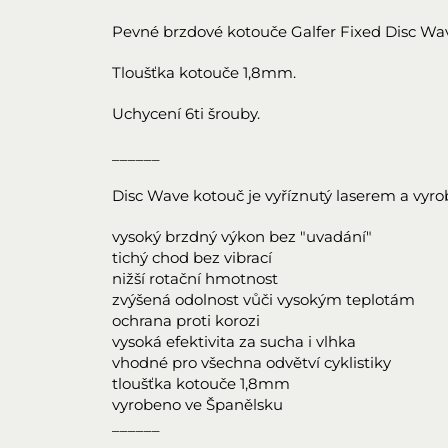
Pevné brzdové kotouče Galfer Fixed Disc Wa
Tloušťka kotouče 1,8mm.
Uchycení 6ti šrouby.
______
Disc Wave kotouč je vyříznutý laserem a vyr
vysoký brzdný výkon bez "uvadání"
tichý chod bez vibrací
nižší rotační hmotnost
zvýšená odolnost vůči vysokým teplotám
ochrana proti korozi
vysoká efektivita za sucha i vlhka
vhodné pro všechna odvětví cyklistiky
tloušťka kotouče 1,8mm
vyrobeno ve Španělsku
______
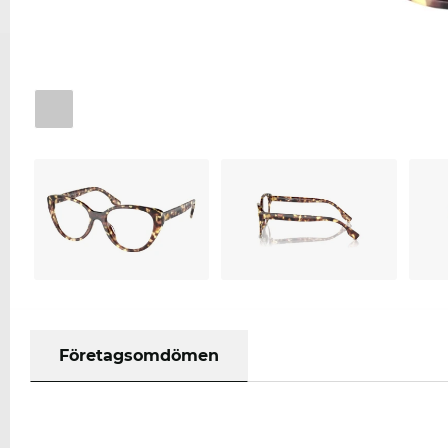
Företagsomdömen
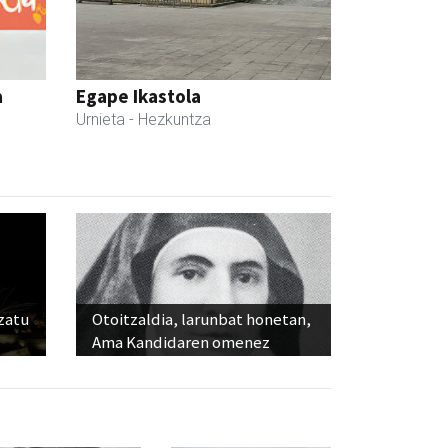
a
Egape Ikastola
Urnieta
- Hezkuntza
ozatu
Otoitzaldia, larunbat honetan,
Ama Kandidaren omenez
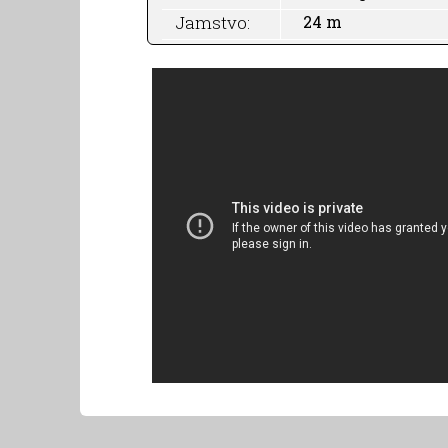
Jamstvo:
24 m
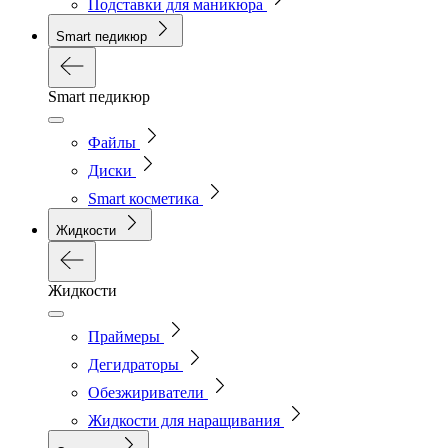
Подставки для маникюра
Smart педикюр
Smart педикюр
Файлы
Диски
Smart косметика
Жидкости
Жидкости
Праймеры
Дегидраторы
Обезжириватели
Жидкости для наращивания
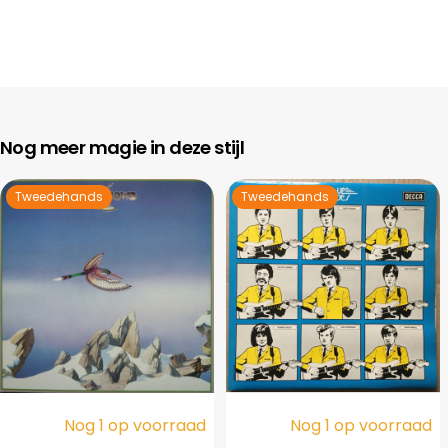
Nog meer magie in deze stijl
Tweedehands
Tweedehands
Nog 1 op voorraad
Nog 1 op voorraad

^^^^^^^^

(WORK REQUEST) Transcribe exactly, and only, the lines from the one bearing "Nog meer magie in deze stijl" through the last line of the entries, counting both.

(ANSWER BOX)
Nog meer magie in deze stijl
Tweedehands
Tweedehands
Nog 1 op voorraad
Nog 1 op voorraad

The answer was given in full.